DA NANG — The remains of a unique Cham tower have been found in Phong Le Village, Cam Le District in the central city of Da Nang, an area not known for Cham relics.
|Archaeologists examine a section of the recently discovered Cham tower. — VNA/VNS Photos Hong Thuy
Archaeologists from the city's Museum of Cham Sculpture and Faculty of History at the University of Social Sciences and Humanity discovered the site last year and earlier this month found the foundations of the structure, which measure 16m by 16m, said Vo Van Thang, director of the museum.
"We have unearthed this vestige dating back 1,000 years ago and the foundations are still intact," he said. "Experts were surprised because this is the first archaeological vestige relating to Cham culture found in Da Nang and it's different from other Cham relics found in other regions."
"The discovery is very important," he said.
The excavation was prompted by the discovery of many valuable Cham artefacts at the same site last year.
The Champa Kingdom reigned the central coast of modern-day Viet Nam between the 4th and 13th centuries. Cham culture, including towers, folk songs and dances and traditional festivals, are an important part of Viet Nam's cultural diversity.
Last week, the archaeologists found a square well built with Cham bricks under the remains of the tower, which is considered as the main tower at the site. The well, which is 4.25m-by-4.25m and 1.8m in depth, is thought to have been used to store holy water.
Archaeologists found eight small depressions surrounding the bottom of the well and a round pit with a diameter of 1m at the centre and strange arrangement of stone and sand, which haven't been seen before at any Cham tower, said archaeologist Nguyen Chieu from the University of Social Sciences and Humanity.
The arrangement of a square brick on a cylindrical stone in each depression could have been a linga and yoni, male and female sexual organs, which were popular worshipping objects in Cham religion and culture symbolising creative and reproductive energy. White quartz stones placed in front of the depressions also puzzled experts.
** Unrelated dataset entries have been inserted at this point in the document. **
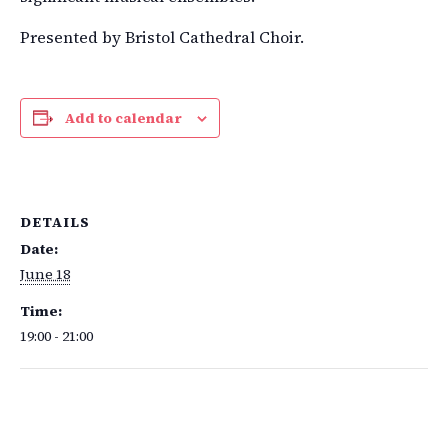
Presented by Bristol Cathedral Choir.
Add to calendar
DETAILS
Date:
June 18
Time:
19:00 - 21:00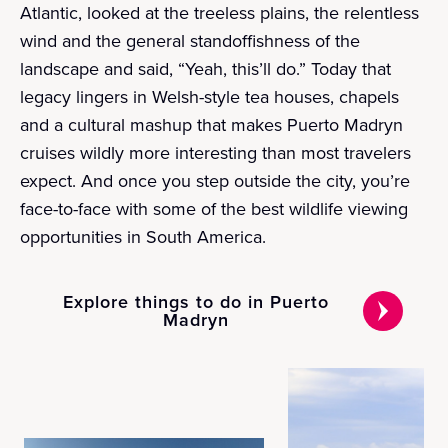
Atlantic, looked at the treeless plains, the relentless
wind and the general standoffishness of the
landscape and said, “Yeah, this’ll do.” Today that
legacy lingers in Welsh-style tea houses, chapels
and a cultural mashup that makes Puerto Madryn
cruises wildly more interesting than most travelers
expect. And once you step outside the city, you’re
face-to-face with some of the best wildlife viewing
opportunities in South America.
Explore things to do in Puerto
Madryn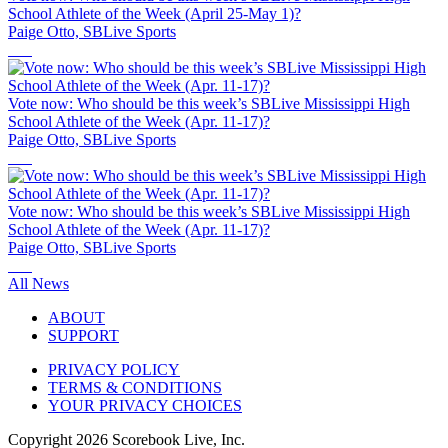
School Athlete of the Week (April 25-May 1)?
Paige Otto, SBLive Sports
Vote now: Who should be this week’s SBLive Mississippi High
School Athlete of the Week (Apr. 11-17)?
Paige Otto, SBLive Sports
Vote now: Who should be this week’s SBLive Mississippi High
School Athlete of the Week (Apr. 11-17)?
Paige Otto, SBLive Sports
All News
ABOUT
SUPPORT
PRIVACY POLICY
TERMS & CONDITIONS
YOUR PRIVACY CHOICES
Copyright
2026
Scorebook Live, Inc.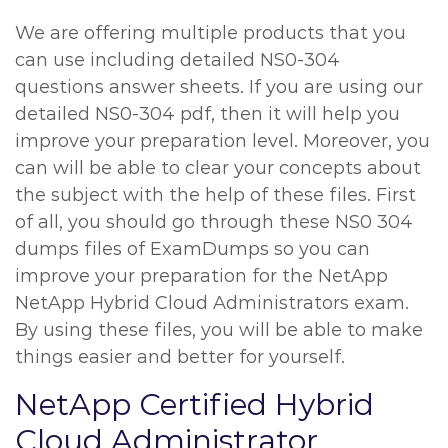
We are offering multiple products that you
can use including detailed NS0-304
questions answer sheets. If you are using our
detailed NS0-304 pdf, then it will help you
improve your preparation level. Moreover, you
can will be able to clear your concepts about
the subject with the help of these files. First
of all, you should go through these NS0 304
dumps files of ExamDumps so you can
improve your preparation for the NetApp
NetApp Hybrid Cloud Administrators exam.
By using these files, you will be able to make
things easier and better for yourself.
NetApp Certified Hybrid
Cloud Administrator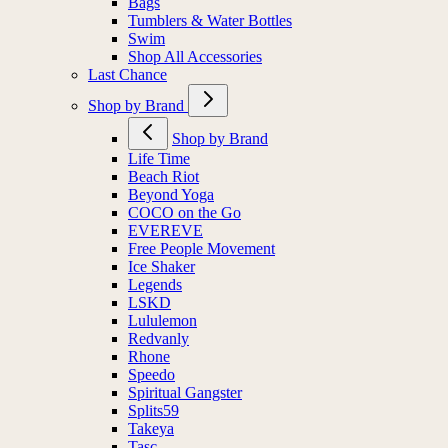
Bags
Tumblers & Water Bottles
Swim
Shop All Accessories
Last Chance
Shop by Brand
Shop by Brand
Life Time
Beach Riot
Beyond Yoga
COCO on the Go
EVEREVE
Free People Movement
Ice Shaker
Legends
LSKD
Lululemon
Redvanly
Rhone
Speedo
Spiritual Gangster
Splits59
Takeya
Tasc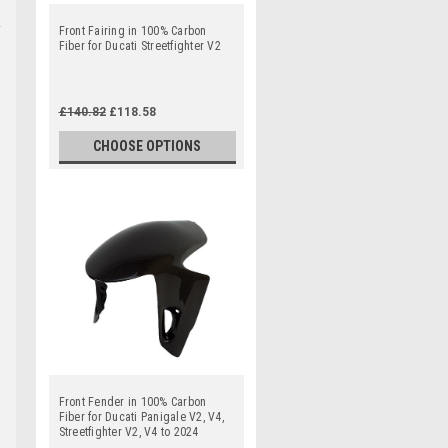
Front Fairing in 100% Carbon
Fiber for Ducati Streetfighter V2
£140.82
£118.58
CHOOSE OPTIONS
Front Fender in 100% Carbon
Fiber for Ducati Panigale V2, V4,
Streetfighter V2, V4 to 2024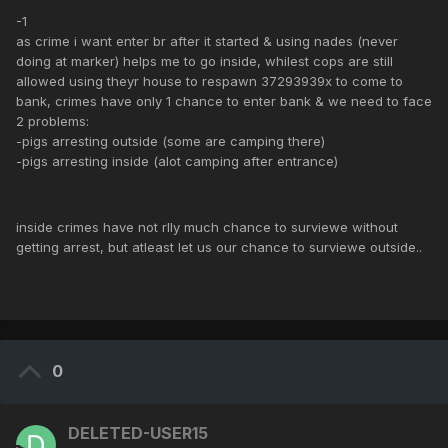
-1
as crime i want enter br after it started & using nades (never
doing at marker) helps me to go inside, whilest cops are still
allowed using theyr house to respawn 37293939x to come to
bank, crimes have only 1 chance to enter bank & we need to face
2 problems:
-pigs arresting outside (some are camping there)
-pigs arresting inside (alot camping after entrance)
inside crimes have not rlly much chance to surviewe without
getting arrest, but atleast let us our chance to surviewe outside..
0
DELETED-USER15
"We found 32 layers of sand and stone covering the mouth of the holy well," he said. "They were arranged carefully, one layer of white sand overlapping one layer of stones, without any different material."
Chieu said the layers were compressed to help ensure the stability of the tower, a special technique used in Cham architecture.
"We assume that the square hole is a holy part of the temple and the eight depressions at its bottom symbolise eight gods guarding the site, but research has begun into this and we don't want to jump to any conclusions," he said.
Archaeologists will expand the excavation site to an area of about 500sq.m in a bid to better understand the tower's structure and purpose. They plan to finish the excavation and announce the results of their research next month.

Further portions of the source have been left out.